ACTION ITEM:
Word for word, please copy the line containing "This action is not available." and all lines after it in the entries below, and only those, leaving every picture out.

_ _ _ _

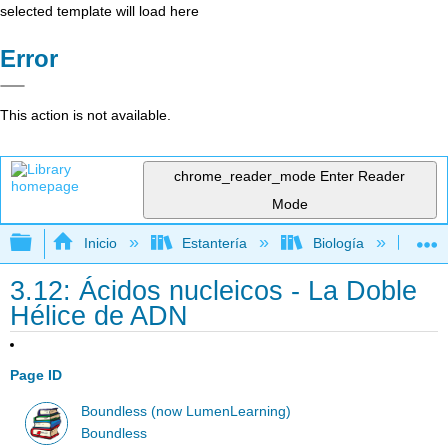
selected template will load here
Error
This action is not available.
chrome_reader_mode
Enter Reader
Mode
Expandir/contraer jerarquía global
Inicio
Estantería
Biología
Bio
3.12: Ácidos nucleicos - La Doble
Hélice de ADN
Page ID
Boundless (now LumenLearning)
Boundless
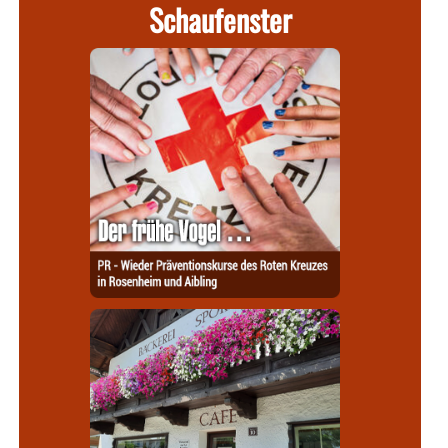
Schaufenster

_ _ _ _

TASK RESPONSE:
This action is not available.
chrome_reader_mode
Enter Reader
Mode
Expandir/contraer jerarquía global
Inicio
Estantería
Biología
Bio
3.12: Ácidos nucleicos - La Doble
Hélice de ADN
Page ID
Boundless (now LumenLearning)
Boundless
Schaufenster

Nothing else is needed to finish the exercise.